-------- Material provided --------

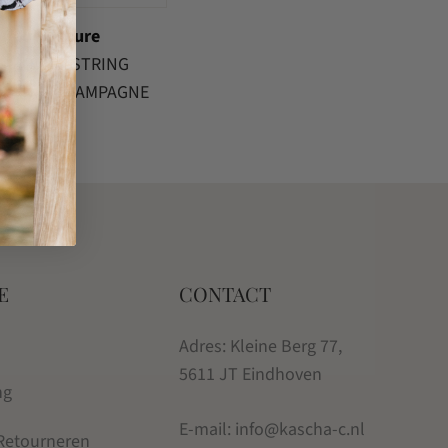
Co'Couture
ROWCC STRING
KNIT CHAMPAGNE
€
129.00
E
CONTACT
Adres: Kleine Berg 77,
5611 JT Eindhoven
ng
E-mail: info@kascha-c.nl
 Retourneren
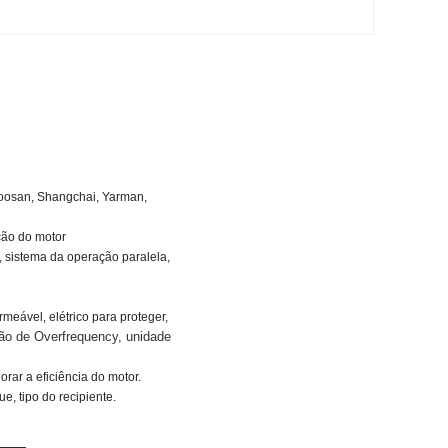
Doosan, Shangchai, Yarman,
ção do motor
, sistema da operação paralela,
meável, elétrico para proteger,
ção de Overfrequency, unidade
orar a eficiência do motor.
e, tipo do recipiente.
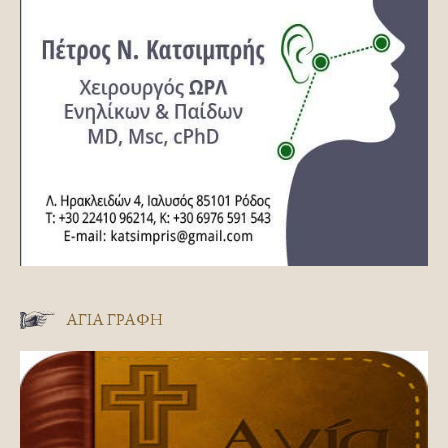
ΑΓΊΑ ΓΡΑΦΉ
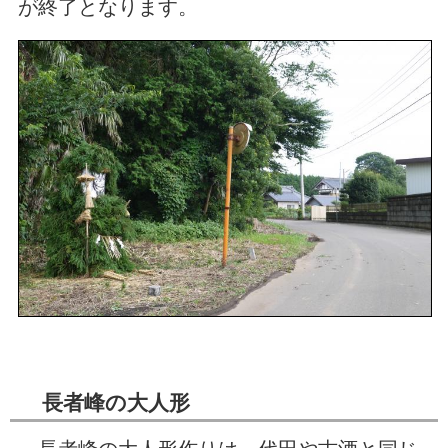
が終了となります。
長者峰の大人形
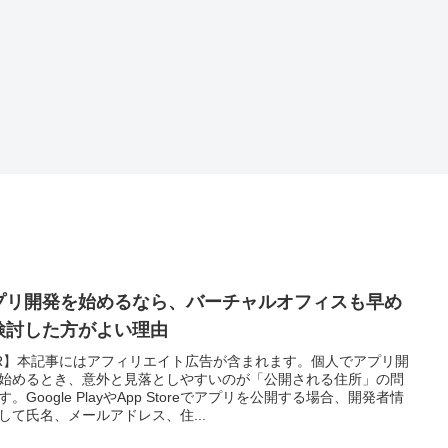
プリ開発を始めるなら、バーチャルオフィスも早め
検討した方がよい理由
R】本記事にはアフィリエイト広告が含まれます。個人でアプリ開
始めるとき、意外と見落としやすいのが「公開される住所」の問
す。Google PlayやApp Storeでアプリを公開する場合、開発者情
して氏名、メールアドレス、住...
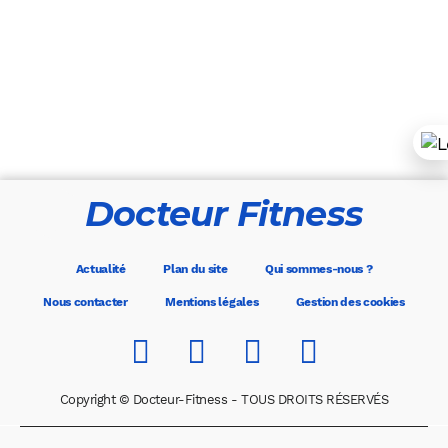
Docteur Fitness
Actualité
Plan du site
Qui sommes-nous ?
Nous contacter
Mentions légales
Gestion des cookies
Copyright © Docteur-Fitness - TOUS DROITS RÉSERVÉS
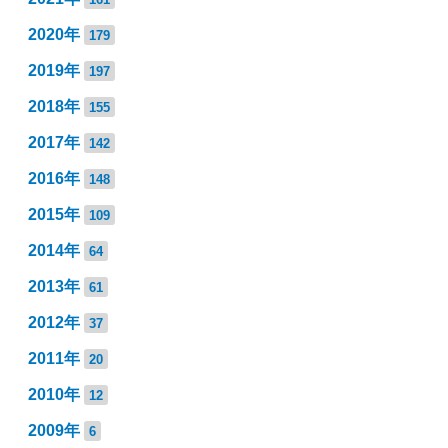
2020年
179
2019年
197
2018年
155
2017年
142
2016年
148
2015年
109
2014年
64
2013年
61
2012年
37
2011年
20
2010年
12
2009年
6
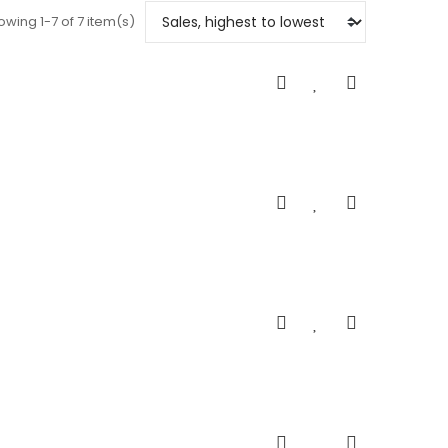
owing 1-7 of 7 item(s)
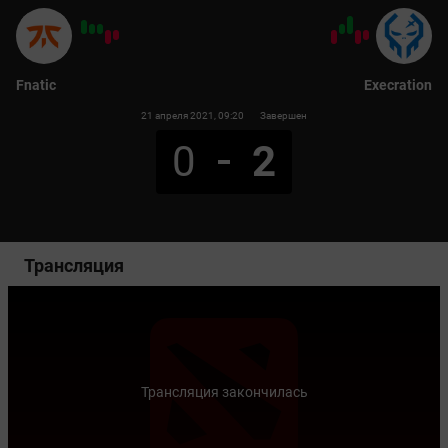
Fnatic
Execration
21 апреля 2021
, 09:20
Завершен
0
2
Трансляция
Трансляция закончилась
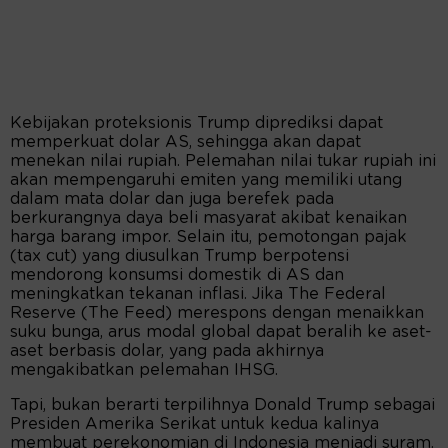
Kebijakan proteksionis Trump diprediksi dapat
memperkuat dolar AS, sehingga akan dapat
menekan nilai rupiah. Pelemahan nilai tukar rupiah ini
akan mempengaruhi emiten yang memiliki utang
dalam mata dolar dan juga berefek pada
berkurangnya daya beli masyarat akibat kenaikan
harga barang impor. Selain itu, pemotongan pajak
(tax cut) yang diusulkan Trump berpotensi
mendorong konsumsi domestik di AS dan
meningkatkan tekanan inflasi. Jika The Federal
Reserve (The Feed) merespons dengan menaikkan
suku bunga, arus modal global dapat beralih ke aset-
aset berbasis dolar, yang pada akhirnya
mengakibatkan pelemahan IHSG.
Tapi, bukan berarti terpilihnya Donald Trump sebagai
Presiden Amerika Serikat untuk kedua kalinya
membuat perekonomian di Indonesia menjadi suram.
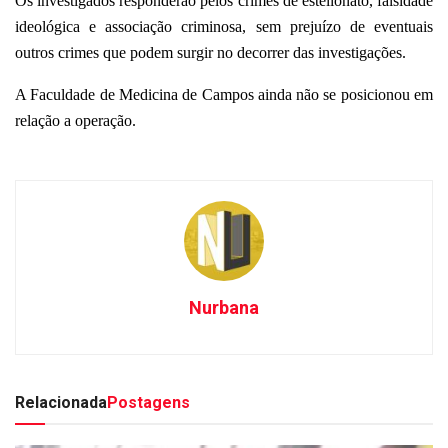
Os investigados responderão pelos crimes de estelionato, falsidade
ideológica e associação criminosa, sem prejuízo de eventuais
outros crimes que podem surgir no decorrer das investigações.
A Faculdade de Medicina de Campos ainda não se posicionou em
relação a operação.
Nurbana
Relacionada
Postagens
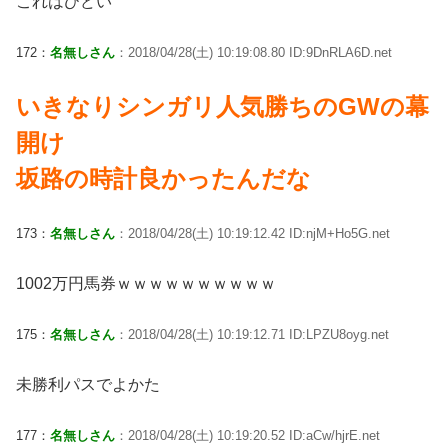
これはひどい
172：
名無しさん
：2018/04/28(土) 10:19:08.80 ID:9DnRLA6D.net
いきなりシンガリ人気勝ちのGWの幕
開け
坂路の時計良かったんだな
173：
名無しさん
：2018/04/28(土) 10:19:12.42 ID:njM+Ho5G.net
1002万円馬券ｗｗｗｗｗｗｗｗｗｗ
175：
名無しさん
：2018/04/28(土) 10:19:12.71 ID:LPZU8oyg.net
未勝利パスでよかた
177：
名無しさん
：2018/04/28(土) 10:19:20.52 ID:aCw/hjrE.net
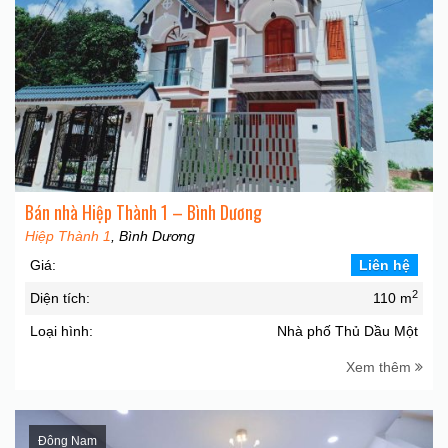
Bán nhà Hiệp Thành 1 – Bình Dương
Hiệp Thành 1
, Bình Dương
Giá:
Liên hệ
2
Diện tích:
110 m
Loại hình:
Nhà phố Thủ Dầu Một
Xem thêm
Đông Nam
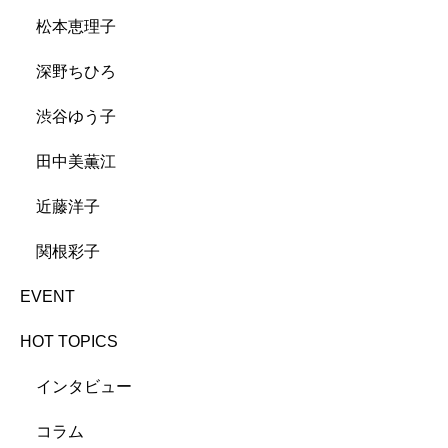
松本恵理子
深野ちひろ
渋谷ゆう子
田中美薫江
近藤洋子
関根彩子
EVENT
HOT TOPICS
インタビュー
コラム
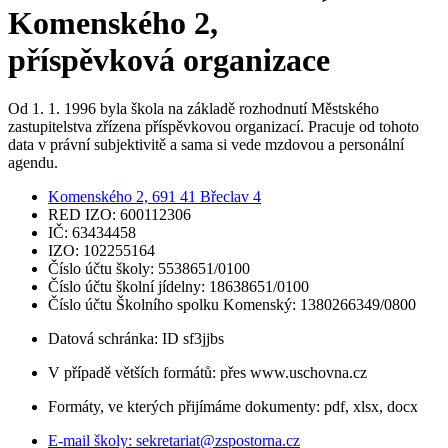
Komenského 2,
příspěvková organizace
Od 1. 1. 1996 byla škola na základě rozhodnutí Městského
zastupitelstva zřízena příspěvkovou organizací. Pracuje od tohoto
data v právní subjektivitě a sama si vede mzdovou a personální
agendu.
Komenského 2, 691 41 Břeclav 4
RED IZO: 600112306
IČ: 63434458
IZO: 102255164
Číslo účtu školy: 5538651/0100
Číslo účtu školní jídelny: 18638651/0100
Číslo účtu Školního spolku Komenský: 1380266349/0800
Datová schránka: ID sf3jjbs
V případě větších formátů: přes www.uschovna.cz
Formáty, ve kterých přijímáme dokumenty: pdf, xlsx, docx
E-mail školy:
sekretariat@zspostorna.cz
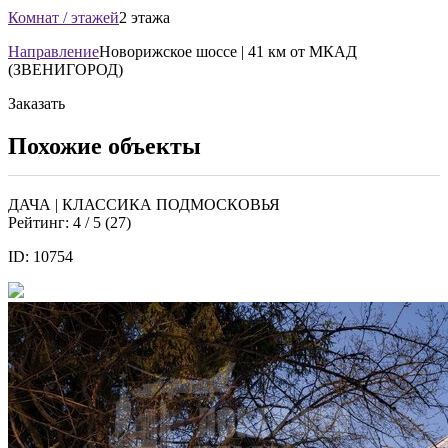
Комнат / этажей
2 этажа
Направление
Новорижское шоссе | 41 км от МКАД
(ЗВЕНИГОРОД)
Заказать
Похожие объекты
ДАЧА | КЛАССИКА ПОДМОСКОВЬЯ
Рейтинг:
4
/ 5 (
27
)
ID: 10754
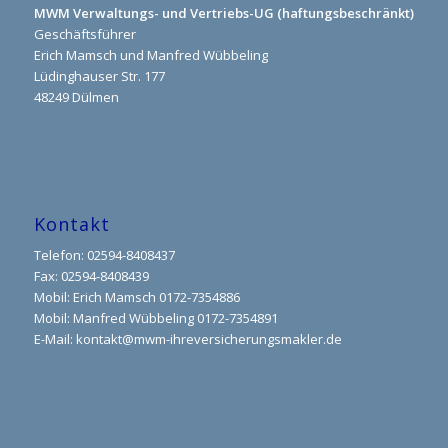
MWM Verwaltungs- und Vertriebs-UG (haftungsbeschränkt)
Geschäftsführer
Erich Mamsch und Manfred Wübbeling
Lüdinghauser Str. 177
48249 Dülmen
Kontakt
Telefon: 02594-8408437
Fax: 02594-8408439
Mobil: Erich Mamsch 0172-7354886
Mobil: Manfred Wübbeling 0172-7354891
E-Mail:
kontakt@mwm-ihreversicherungsmakler.de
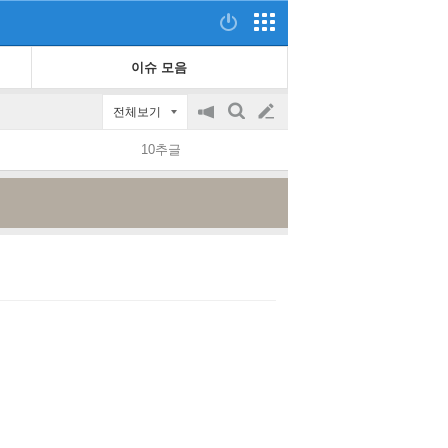
이슈 모음
전체보기
공
검
글
지
색
10추글
on/off
쓰
기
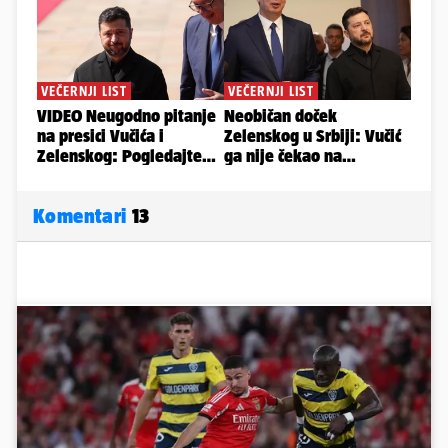
Komentari
13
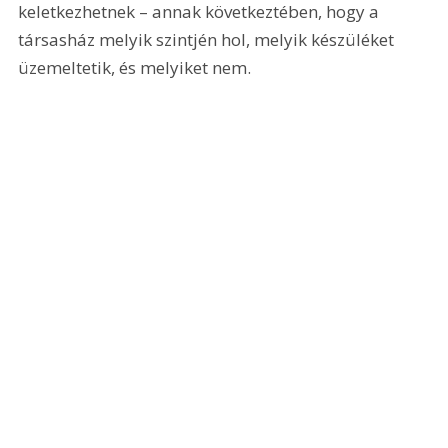
keletkezhetnek – annak következtében, hogy a 
társasház melyik szintjén hol, melyik készüléket 
üzemeltetik, és melyiket nem.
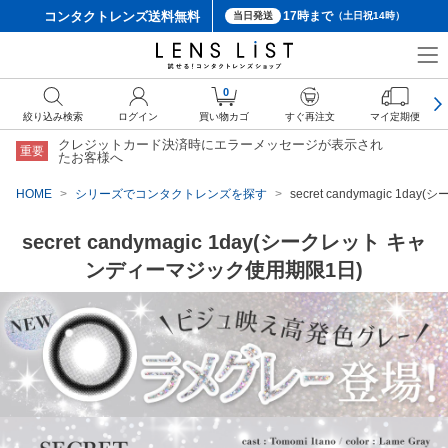
コンタクトレンズ
送料無料
17時まで
当日発送
（土日祝14時）
0
絞り込み検索
ログイン
買い物カゴ
すぐ再注文
マイ定期便
クレジットカード決済時にエラーメッセージが表示され
重要
たお客様へ
HOME
シリーズでコンタクトレンズを探す
secret candymagic 
secret candymagic 1day(シークレット キャ
ンディーマジック使用期限1日)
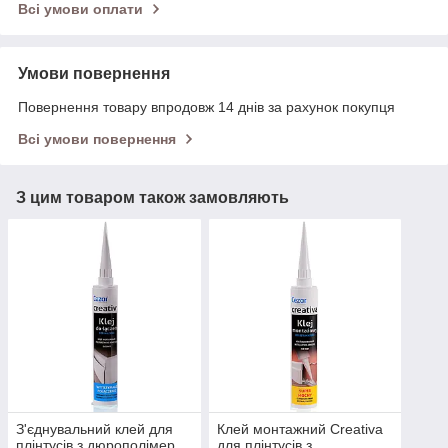
Всі умови оплати
Умови повернення
Повернення товару впродовж 14 днів за рахунок покупця
Всі умови повернення
З цим товаром також замовляють
З'єднувальний клей для
Клей монтажний Creativa
плінтусів з дюрополімер,
для плінтусів з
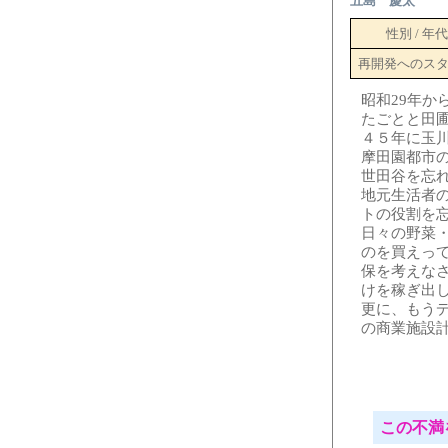
五島 慶太
性別 / 年代
再開発へのス
昭和29年
たごとと田
４５年に玉
摩田園都市
世田谷を忘
地元生活者
トの役割を
日々の野菜
のを買えっ
保を考えな
けを稼ぎ出
更に、もう
の商業施設
この不満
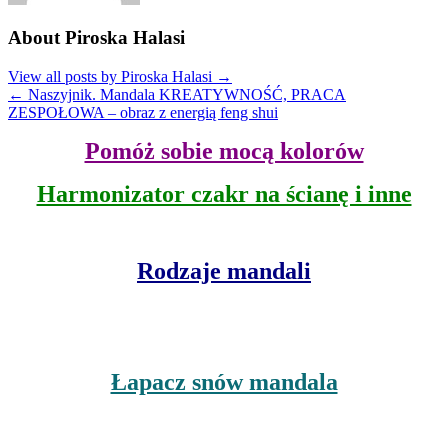
About Piroska Halasi
View all posts by Piroska Halasi
→
←
Naszyjnik. Mandala KREATYWNOŚĆ, PRACA
ZESPOŁOWA – obraz z energią feng shui
Pomóż sobie mocą kolorów
Harmonizator czakr na ścianę i inne
Rodzaje mandali
Łapacz snów mandala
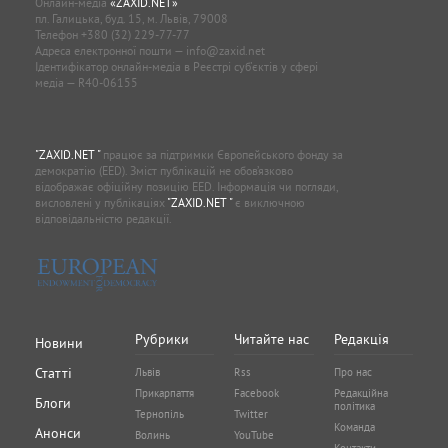
Онлайн-медіа
«ZAXID.NET»
пл. Галицька, буд. 15, м. Львів, 79008
Телефон
+380 (32) 229-77-77
Адреса електронної пошти —
info@zaxid.net
Ідентифікатор онлайн-медіа в Реєстрі суб'єктів у сфері
медіа — R40-06155
"ZAXID.NET "
працює за підтримки Європейського фонду за
демократію (EED). Зміст публікацій не обов’язково
відображає офіційну позицію EED. Інформація чи погляди,
висловлені у публікаціях
"ZAXID.NET "
є виключною
відповідальністю редакції.
Рубрики
Читайте нас
Редакція
Новини
Статті
Львів
Rss
Про нас
Прикарпаття
Facebook
Редакційна
Блоги
політика
Тернопіль
Twitter
Команда
Анонси
Волинь
YouTube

--------

Task goal:
Write out all the data exactly, minus pictures.

Exercise response:
Co'Couture
ROWCC STRING
KNIT CHAMPAGNE
€
129.00
E
CONTACT
Adres: Kleine Berg 77,
5611 JT Eindhoven
ng
E-mail: info@kascha-c.nl
 Retourneren
Doosan, Shangchai, Yarman,
ção do motor
, sistema da operação paralela,
meável, elétrico para proteger,
ção de Overfrequency, unidade
orar a eficiência do motor.
e, tipo do recipiente.
ΑΓΊΑ ΓΡΑΦΉ
が終了となります。
長者峰の大人形
プリ開発を始めるなら、バーチャルオフィスも早め
検討した方がよい理由
R】本記事にはアフィリエイト広告が含まれます。個人でアプリ開
始めるとき、意外と見落としやすいのが「公開される住所」の問
す。Google PlayやApp Storeでアプリを公開する場合、開発者情
して氏名、メールアドレス、住...
Docteur Fitness
Actualité
Plan du site
Qui sommes-nous ?
Nous contacter
Mentions légales
Gestion des cookies
Copyright © Docteur-Fitness - TOUS DROITS RÉSERVÉS
2020年
179
2019年
197
2018年
155
2017年
142
2016年
148
2015年
109
2014年
64
2013年
61
2012年
37
2011年
20
2010年
12
2009年
6
owing 1-7 of 7 item(s)
Fnatic
Execration
21 апреля 2021
, 09:20
Завершен
0
2
Трансляция
Трансляция закончилась
Kebijakan proteksionis Trump diprediksi dapat
memperkuat dolar AS, sehingga akan dapat
menekan nilai rupiah. Pelemahan nilai tukar rupiah ini
akan mempengaruhi emiten yang memiliki utang
dalam mata dolar dan juga berefek pada
berkurangnya daya beli masyarat akibat kenaikan
harga barang impor. Selain itu, pemotongan pajak
(tax cut) yang diusulkan Trump berpotensi
mendorong konsumsi domestik di AS dan
meningkatkan tekanan inflasi. Jika The Federal
Reserve (The Feed) merespons dengan menaikkan
suku bunga, arus modal global dapat beralih ke aset-
aset berbasis dolar, yang pada akhirnya
mengakibatkan pelemahan IHSG.
Tapi, bukan berarti terpilihnya Donald Trump sebagai
Presiden Amerika Serikat untuk kedua kalinya
membuat perekonomian di Indonesia menjadi suram.
Os investigados responderão pelos crimes de estelionato, falsidade
ideológica e associação criminosa, sem prejuízo de eventuais
outros crimes que podem surgir no decorrer das investigações.
A Faculdade de Medicina de Campos ainda não se posicionou em
relação a operação.
Nurbana
Relacionada
Postagens
これはひどい
172：
名無しさん
：2018/04/28(土) 10:19:08.80 ID:9DnRLA6D.net
いきなりシンガリ人気勝ちのGWの幕
開け
坂路の時計良かったんだな
173：
名無しさん
：2018/04/28(土) 10:19:12.42 ID:njM+Ho5G.net
1002万円馬券ｗｗｗｗｗｗｗｗｗｗ
175：
名無しさん
：2018/04/28(土) 10:19:12.71 ID:LPZU8oyg.net
未勝利パスでよかた
177：
名無しさん
：2018/04/28(土) 10:19:20.52 ID:aCw/hjrE.net
Bán nhà Hiệp Thành 1 – Bình Dương
Hiệp Thành 1
, Bình Dương
Giá:
Liên hệ
2
Diện tích:
110 m
Loại hình:
Nhà phố Thủ Dầu Một
Xem thêm
Đông Nam
松本恵理子
深野ちひろ
渋谷ゆう子
田中美薫江
近藤洋子
関根彩子
EVENT
HOT TOPICS
インタビュー
コラム
Komenského 2,
příspěvková organizace
Od 1. 1. 1996 byla škola na základě rozhodnutí Městského
zastupitelstva zřízena příspěvkovou organizací. Pracuje od tohoto
data v právní subjektivitě a sama si vede mzdovou a personální
agendu.
Komenského 2, 691 41 Břeclav 4
RED IZO: 600112306
IČ: 63434458
IZO: 102255164
Číslo účtu školy: 5538651/0100
Číslo účtu školní jídelny: 18638651/0100
Číslo účtu Školního spolku Komenský: 1380266349/0800
Datová schránka: ID sf3jjbs
V případě větších formátů: přes www.uschovna.cz
Formáty, ve kterých přijímáme dokumenty: pdf, xlsx, docx
E-mail školy:
sekretariat@zspostorna.cz
Комнат / этажей
2 этажа
Направление
Новорижское шоссе | 41 км от МКАД
(ЗВЕНИГОРОД)
Заказать
Похожие объекты
ДАЧА | КЛАССИКА ПОДМОСКОВЬЯ
Рейтинг:
4
/ 5 (
27
)
ID: 10754
MWM Verwaltungs- und Vertriebs-UG (haftungsbeschränkt)
Geschäftsführer
Erich Mamsch und Manfred Wübbeling
Lüdinghauser Str. 177
48249 Dülmen
Kontakt
Telefon: 02594-8408437
Fax: 02594-8408439
Mobil: Erich Mamsch 0172-7354886
Mobil: Manfred Wübbeling 0172-7354891
E-Mail:
kontakt@mwm-ihreversicherungsmakler.de
이슈 모음
전체보기
공
검
글
지
색
10추글
on/off
쓰
기
Komentari
13
keletkezhetnek – annak következtében, hogy a 
társasház melyik szintjén hol, melyik készüléket 
üzemeltetik, és melyiket nem.
コンタクトレンズ
送料無料
17時まで
当日発送
（土日祝14時）
0
絞り込み検索
ログイン
買い物カゴ
すぐ再注文
マイ定期便
クレジットカード決済時にエラーメッセージが表示され
重要
たお客様へ
HOME
シリーズでコンタクトレンズを探す
secret candymagic 
secret candymagic 1day(シークレット キャ
ンディーマジック使用期限1日)
Всі умови оплати
Умови повернення
Повернення товару впродовж 14 днів за рахунок покупця
Всі умови повернення
З цим товаром також замовляють
З'єднувальний клей для
Клей монтажний Creativa
плінтусів з дюрополімер,
для плінтусів з
五島 慶太
性別 / 年代
再開発へのス
昭和29年
たごとと田
４５年に玉
摩田園都市
世田谷を忘
地元生活者
トの役割を
日々の野菜
のを買えっ
保を考えな
けを稼ぎ出
更に、もう
の商業施設
この不満
About Piroska Halasi
View all posts by Piroska Halasi
→
←
Naszyjnik. Mandala KREATYWNOŚĆ, PRACA
ZESPOŁOWA – obraz z energią feng shui
Pomóż sobie mocą kolorów
Harmonizator czakr na ścianę i inne
Rodzaje mandali
Łapacz snów mandala
Онлайн-медіа
«ZAXID.NET»
пл. Галицька, буд. 15, м. Львів, 79008
Телефон
+380 (32) 229-77-77
Адреса електронної пошти —
info@zaxid.net
Ідентифікатор онлайн-медіа в Реєстрі суб'єктів у сфері
медіа — R40-06155
"ZAXID.NET "
працює за підтримки Європейського фонду за
демократію (EED). Зміст публікацій не обов’язково
відображає офіційну позицію EED. Інформація чи погляди,
висловлені у публікаціях
"ZAXID.NET "
є виключною
відповідальністю редакції.
Рубрики
Читайте нас
Редакція
Новини
Статті
Львів
Rss
Про нас
Прикарпаття
Facebook
Редакційна
Блоги
політика
Тернопіль
Twitter
Команда
Анонси
Волинь
YouTube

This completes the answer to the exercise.